Academic Research Finder CLI

A command-line tool that uses Perplexity’s Sonar API to find and summarize academic literature (research papers, articles, etc.) related to a given question or topic.

Features

  • Takes a natural language question or topic as input, ideally suited for academic inquiry.
  • Leverages Perplexity Sonar API, guided by a specialized prompt to prioritize scholarly sources (e.g., journals, conference proceedings, academic databases).
  • Outputs a concise summary based on the findings from academic literature.
  • Lists the primary academic sources used, aiming to include details like authors, year, title, publication, and DOI/link when possible.
  • Supports different Perplexity models (defaults to sonar-pro).
  • Allows results to be output in JSON format.

Installation

1. Install required dependencies

Ensure you are using the Python environment you intend to run the script with (e.g., python3.10 if that’s your target).
# Install from requirements file (recommended)
pip install -r requirements.txt

# Or install manually
pip install requests

2. Make the script executable (Optional)

chmod +x research_finder.py
Alternatively, you can run the script using python3 research_finder.py ....

API Key Setup

The tool requires a Perplexity API key (PPLX_API_KEY) to function. You can provide it in one of these ways (checked in this order):
  1. As a command-line argument:
    python3 research_finder.py "Your query" --api-key YOUR_API_KEY
    
  2. As an environment variable:
    export PPLX_API_KEY=YOUR_API_KEY
    python3 research_finder.py "Your query"
    
  3. In a file: Create a file named pplx_api_key, .pplx_api_key, PPLX_API_KEY, or .PPLX_API_KEY in the same directory as the script or in the current working directory containing just your API key.
    echo "YOUR_API_KEY" > .pplx_api_key
    chmod 600 .pplx_api_key # Optional: restrict permissions
    python3 research_finder.py "Your query"
    

Usage

Run the script from the sonar-use-cases/research_finder directory or provide the full path.
# Basic usage
python3 research_finder.py "What are the latest advancements in quantum computing?"

# Using a specific model
python3 research_finder.py "Explain the concept of Large Language Models" --model sonar-small-online

# Getting output as JSON
python3 research_finder.py "Summarize the plot of Dune Part Two" --json

# Using a custom system prompt file
python3 research_finder.py "Benefits of renewable energy" --prompt-file /path/to/your/custom_prompt.md

# Using an API key via argument
python3 research_finder.py "Who won the last FIFA World Cup?" --api-key sk-...

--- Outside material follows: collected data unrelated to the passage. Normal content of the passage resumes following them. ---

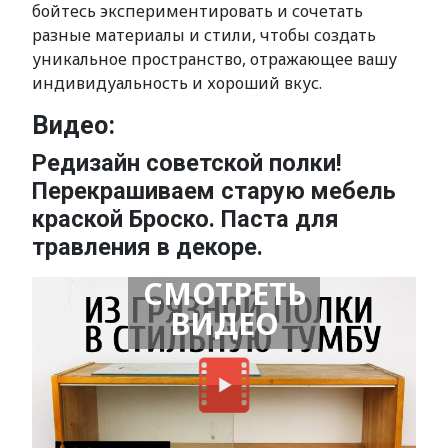
бойтесь экспериментировать и сочетать
разные материалы и стили, чтобы создать
уникальное пространство, отражающее вашу
индивидуальность и хороший вкус.
Видео:
Редизайн советской полки!
Перекрашиваем старую мебель
краской Броско. Паста для
травления в декоре.
СМОТРЕТЬ
ВИДЕО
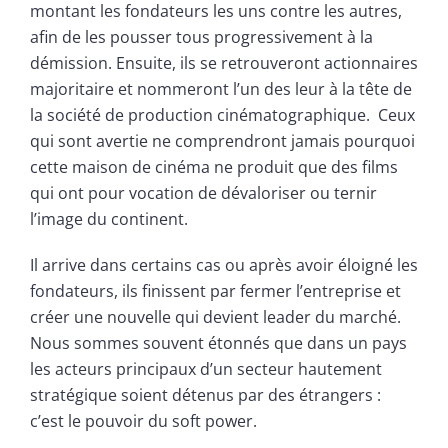
montant les fondateurs les uns contre les autres,
afin de les pousser tous progressivement à la
démission. Ensuite, ils se retrouveront actionnaires
majoritaire et nommeront l’un des leur à la tête de
la société de production cinématographique. Ceux
qui sont avertie ne comprendront jamais pourquoi
cette maison de cinéma ne produit que des films
qui ont pour vocation de dévaloriser ou ternir
l’image du continent.
Il arrive dans certains cas ou après avoir éloigné les
fondateurs, ils finissent par fermer l’entreprise et
créer une nouvelle qui devient leader du marché.
Nous sommes souvent étonnés que dans un pays
les acteurs principaux d’un secteur hautement
stratégique soient détenus par des étrangers :
c’est le pouvoir du soft power.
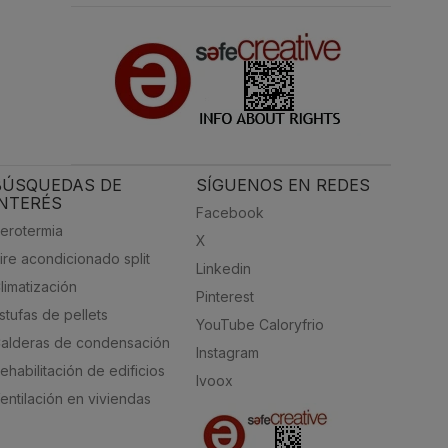
BÚSQUEDAS DE
SÍGUENOS EN REDES
INTERÉS
Facebook
erotermia
X
ire acondicionado split
Linkedin
limatización
Pinterest
stufas de pellets
YouTube Caloryfrio
alderas de condensación
Instagram
ehabilitación de edificios
Ivoox
entilación en viviendas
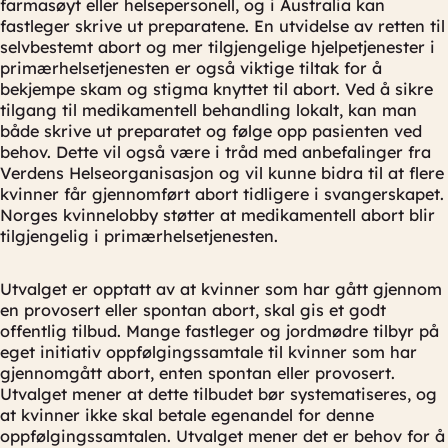
farmasøyt eller helsepersonell, og i Australia kan
fastleger skrive ut preparatene. En utvidelse av retten til
selvbestemt abort og mer tilgjengelige hjelpetjenester i
primærhelsetjenesten er også viktige tiltak for å
bekjempe skam og stigma knyttet til abort. Ved å sikre
tilgang til medikamentell behandling lokalt, kan man
både skrive ut preparatet og følge opp pasienten ved
behov. Dette vil også være i tråd med anbefalinger fra
Verdens Helseorganisasjon og vil kunne bidra til at flere
kvinner får gjennomført abort tidligere i svangerskapet.
Norges kvinnelobby støtter at medikamentell abort blir
tilgjengelig i primærhelsetjenesten.
Utvalget er opptatt av at kvinner som har gått gjennom
en provosert eller spontan abort, skal gis et godt
offentlig tilbud. Mange fastleger og jordmødre tilbyr på
eget initiativ oppfølgingssamtale til kvinner som har
gjennomgått abort, enten spontan eller provosert.
Utvalget mener at dette tilbudet bør systematiseres, og
at kvinner ikke skal betale egenandel for denne
oppfølgingssamtalen. Utvalget mener det er behov for å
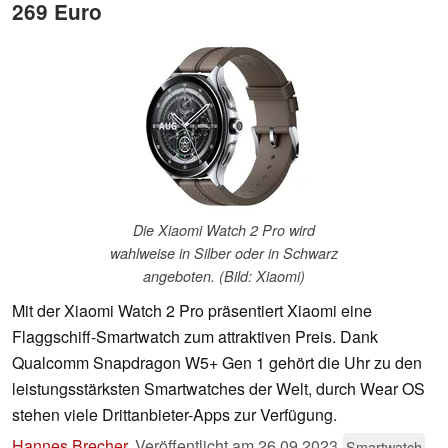
269 Euro
Die Xiaomi Watch 2 Pro wird
wahlweise in Silber oder in Schwarz
angeboten. (Bild: Xiaomi)
Mit der Xiaomi Watch 2 Pro präsentiert Xiaomi eine
Flaggschiff-Smartwatch zum attraktiven Preis. Dank
Qualcomm Snapdragon W5+ Gen 1 gehört die Uhr zu den
leistungsstärksten Smartwatches der Welt, durch Wear OS
stehen viele Drittanbieter-Apps zur Verfügung.
Hannes Brecher
,
Veröffentlicht am
26.09.2023
Smartwatch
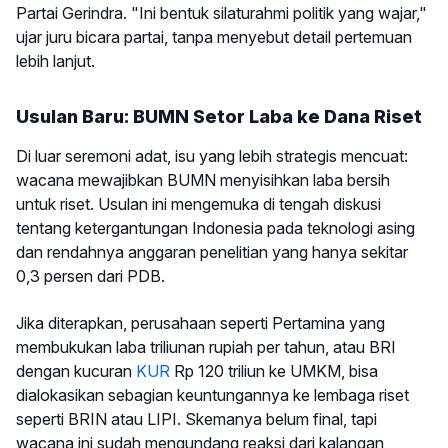
Partai Gerindra. "Ini bentuk silaturahmi politik yang wajar,"
ujar juru bicara partai, tanpa menyebut detail pertemuan
lebih lanjut.
Usulan Baru: BUMN Setor Laba ke Dana Riset
Di luar seremoni adat, isu yang lebih strategis mencuat:
wacana mewajibkan BUMN menyisihkan laba bersih
untuk riset. Usulan ini mengemuka di tengah diskusi
tentang ketergantungan Indonesia pada teknologi asing
dan rendahnya anggaran penelitian yang hanya sekitar
0,3 persen dari PDB.
Jika diterapkan, perusahaan seperti Pertamina yang
membukukan laba triliunan rupiah per tahun, atau BRI
dengan kucuran
KUR
Rp 120 triliun ke UMKM, bisa
dialokasikan sebagian keuntungannya ke lembaga riset
seperti BRIN atau LIPI. Skemanya belum final, tapi
wacana ini sudah mengundang reaksi dari kalangan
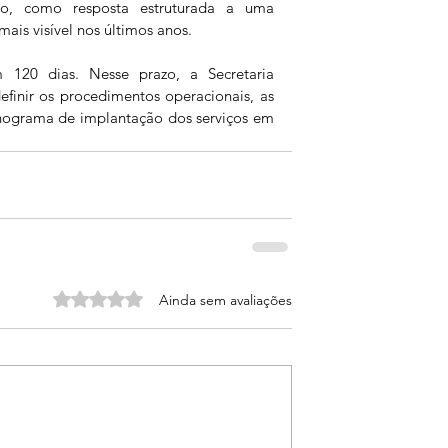
to, como resposta estruturada a uma 
ais visível nos últimos anos.
120 dias. Nesse prazo, a Secretaria 
finir os procedimentos operacionais, as 
ograma de implantação dos serviços em 
Avaliado com 0 de 5 estrelas.
Ainda sem avaliações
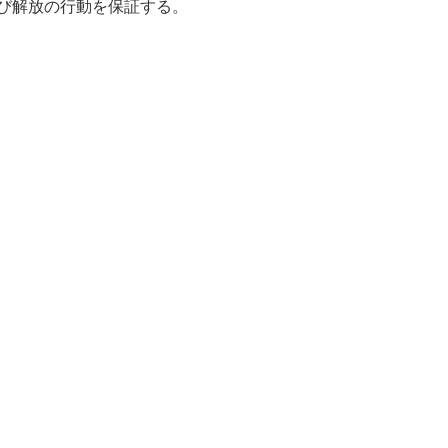
び解放の行動を保証する。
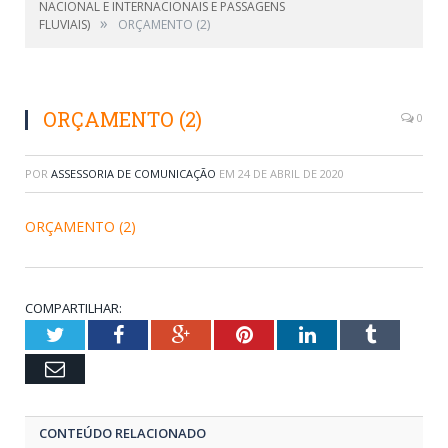
NACIONAL E INTERNACIONAIS E PASSAGENS
»
FLUVIAIS)
ORÇAMENTO (2)
ORÇAMENTO (2)
0
POR
ASSESSORIA DE COMUNICAÇÃO
EM
24 DE ABRIL DE 2020
ORÇAMENTO (2)
COMPARTILHAR:
Twitter
Facebook
Google+
Pinterest
LinkedIn
Tumblr
Email
CONTEÚDO RELACIONADO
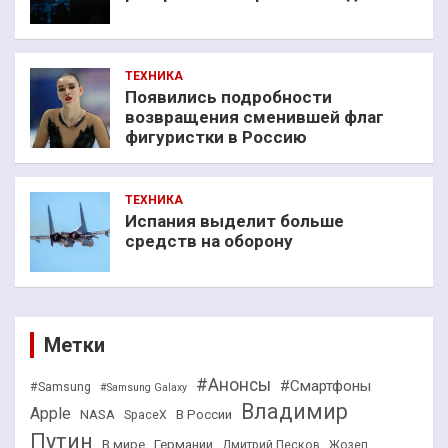
ТЕХНИКА
Появились подробности
возвращения сменившей флаг
фигуристки в Россию
ТЕХНИКА
Испания выделит больше
средств на оборону
Метки
#Анонсы
#Смартфоны
#Samsung
#Samsung Galaxy
Владимир
Apple
NASA
В России
SpaceX
Путин
В мире
Германии
Дмитрий Песков
Жозеп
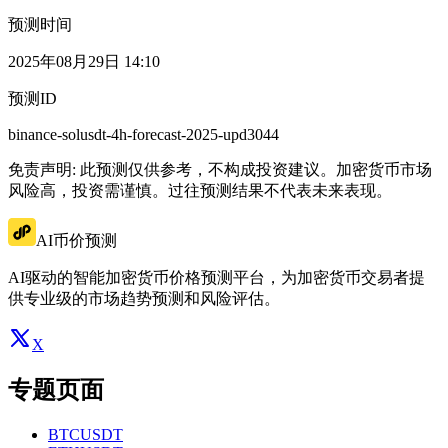
预测时间
2025年08月29日 14:10
预测ID
binance-solusdt-4h-forecast-2025-upd3044
免责声明: 此预测仅供参考，不构成投资建议。加密货币市场
风险高，投资需谨慎。过往预测结果不代表未来表现。
AI币价预测
AI驱动的智能加密货币价格预测平台，为加密货币交易者提
供专业级的市场趋势预测和风险评估。
X
专题页面
BTCUSDT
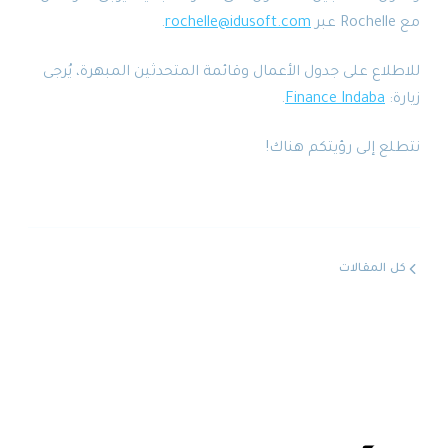
مع Rochelle عبر
rochelle@idusoft.com
.
للاطلاع على جدول الأعمال وقائمة المتحدثين المبهرة، يُرجى
زيارة:
Finance Indaba
.
نتطلع إلى رؤيتكم هناك!
كل المقالات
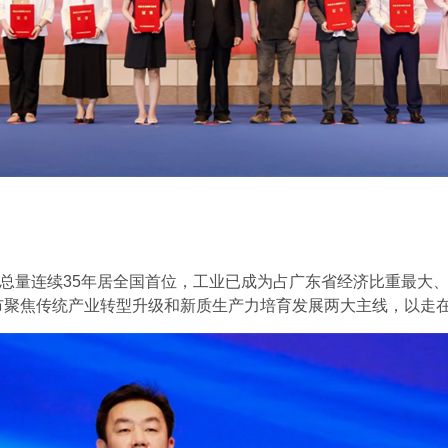
总量连续35年居全国首位，工业已成为占广东省经济比重最大
莞市聚焦传统产业转型升级和新质生产力培育发展两大主线，以走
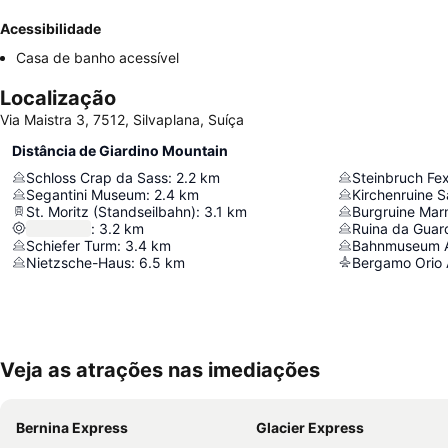
Acessibilidade
Casa de banho acessível
Localização
Via Maistra 3, 7512, Silvaplana, Suíça
Distância de Giardino Mountain
Schloss Crap da Sass
:
2.2
km
Steinbruch Fex
Segantini Museum
:
2.4
km
Kirchenruine 
St. Moritz (Standseilbahn)
:
3.1
km
Burgruine Mar
:
3.2
km
Ruina da Guar
Schiefer Turm
:
3.4
km
Bahnmuseum A
Nietzsche-Haus
:
6.5
km
Bergamo Orio A
Veja as atrações nas imediações
Bernina Express
Glacier Express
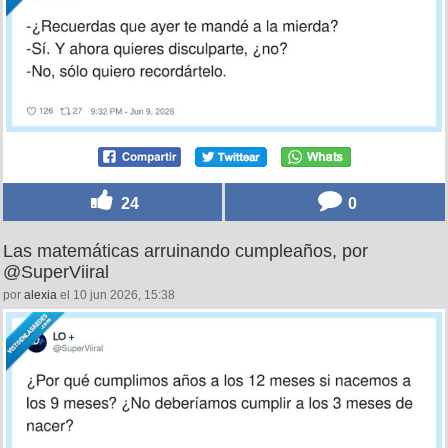
Básicamente, quiero que sufras recordando mi punto
de vista, por @T_Stockmann
por
erre
el 10 jun 2026, 15:53
24
0
Las matemáticas arruinando cumpleaños, por
@SuperViiral
por
alexia
el 10 jun 2026, 15:38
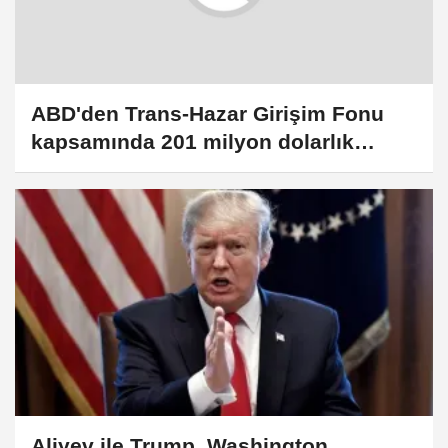
ABD'den Trans-Hazar Girişim Fonu
kapsamında 201 milyon dolarlık
yatırım kararı
Aliyev ile Trump, Washington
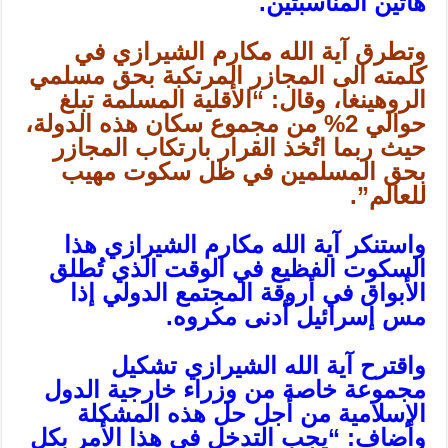
هاتين المناسبتين.
وتطرق آية الله مكارم الشيرازي في
كلمته الى المجازر المرتكبة بحق مسلمي
الروهينغا، وقال: “الأقلية المسلمة تبلغ
حوالي 2% من مجموع سكان هذه الدولة،
حيث ربما اتُخذ القرار بارتكاب المجازر
بحق المسلمين في ظل سكوت مهيب
للعالم”.
واستنكر آية الله مكارم الشيرازي هذا
السكوت الفظيع في الوقت الذي تُطلق
الأبواق في أروقة المجتمع الدولي إذا
مس إسرائيل أدنى مكروه.
واقترح آية الله الشيرازي تشكيل
مجموعة خاصة من وزراء خارجية الدول
الإسلامية من أجل حل هذه المشكلة
وأضاف: “يجب التدخل في هذا الأمر بكل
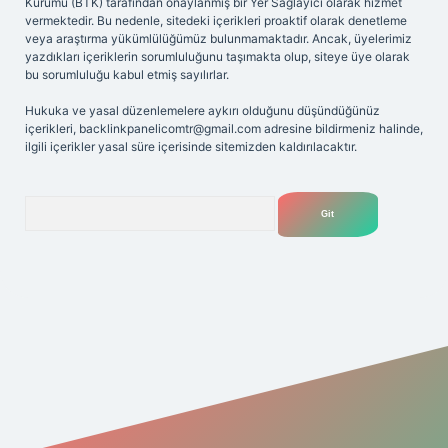
Kurumu (BTK) tarafından onaylanmış bir Yer Sağlayıcı olarak hizmet
vermektedir. Bu nedenle, sitedeki içerikleri proaktif olarak denetleme
veya araştırma yükümlülüğümüz bulunmamaktadır. Ancak, üyelerimiz
yazdıkları içeriklerin sorumluluğunu taşımakta olup, siteye üye olarak
bu sorumluluğu kabul etmiş sayılırlar.
Hukuka ve yasal düzenlemelere aykırı olduğunu düşündüğünüz
içerikleri,
backlinkpanelicomtr@gmail.com
adresine bildirmeniz halinde,
ilgili içerikler yasal süre içerisinde sitemizden kaldırılacaktır.
Arama
iriş adresi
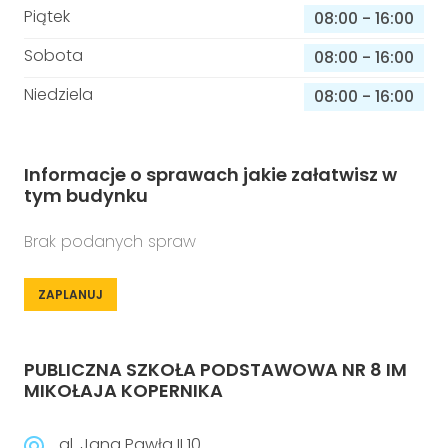
Piątek
08:00
-
16:00
Sobota
08:00
-
16:00
Niedziela
08:00
-
16:00
Informacje o sprawach jakie załatwisz w
tym budynku
Brak podanych spraw
ZAPLANUJ
PUBLICZNA SZKOŁA PODSTAWOWA NR 8 IM
MIKOŁAJA KOPERNIKA
al. Jana Pawła II 10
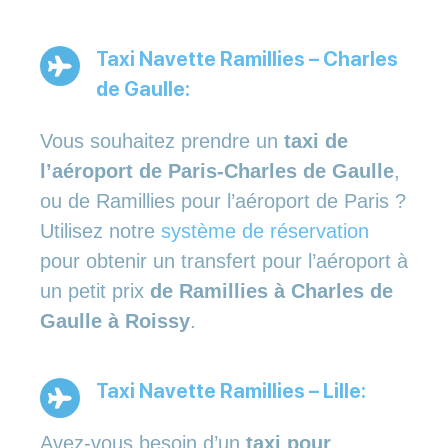
Taxi Navette Ramillies – Charles
de Gaulle:
Vous souhaitez prendre un
taxi de
l’aéroport de Paris-Charles de Gaulle
,
ou de Ramillies pour l’aéroport de Paris ?
Utilisez notre
système de réservation
pour obtenir un transfert pour l’aéroport à
un petit prix
de Ramillies à Charles de
Gaulle à Roissy
.
Taxi Navette Ramillies – Lille:
Avez-vous besoin d’un
taxi pour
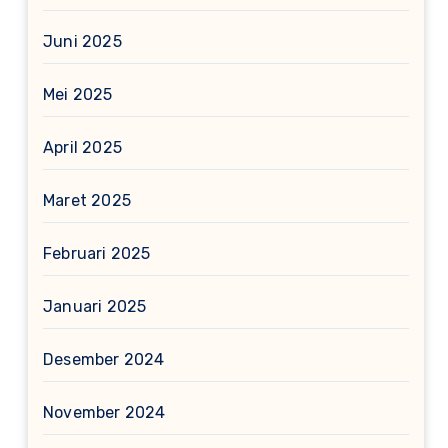
Juni 2025
Mei 2025
April 2025
Maret 2025
Februari 2025
Januari 2025
Desember 2024
November 2024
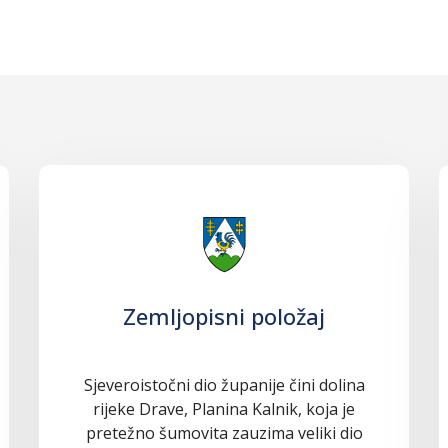
Zemljopisni položaj
Sjeveroistočni dio županije čini dolina
rijeke Drave, Planina Kalnik, koja je
pretežno šumovita zauzima veliki dio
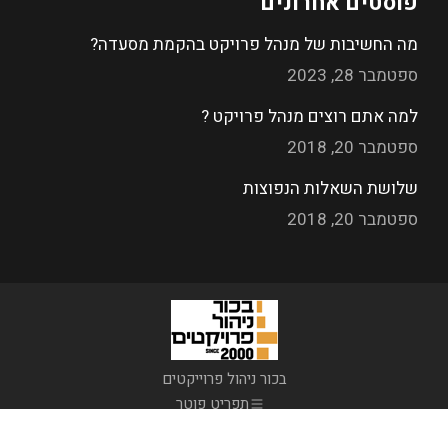
פוסטים אחרונים
מה החשיבות של מנהל פרויקט בהקמת מסעדה?
ספטמבר 28, 2023
למה אתם רוצים מנהל פרויקט ?
ספטמבר 20, 2018
שלושת השאלות הנפוצות
ספטמבר 20, 2018
בכור ניהול פרוייקטים
תפריט פוטר
| אתר ע"י:
דיביין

# Using the executable (if chmod +x was used)
./research_finder.py "Latest news about Mars exploration"

Arguments

  • query: (Required) The research question or topic (enclose in quotes if it contains spaces).
  • -m, --model: Specify the Perplexity model (default: sonar-pro).
  • -k, --api-key: Provide the API key directly.
  • -p, --prompt-file: Path to a custom system prompt file.
  • -j, --json: Output the results in JSON format.

Example Output (Human-Readable - Note: Actual output depends heavily on the query and API results)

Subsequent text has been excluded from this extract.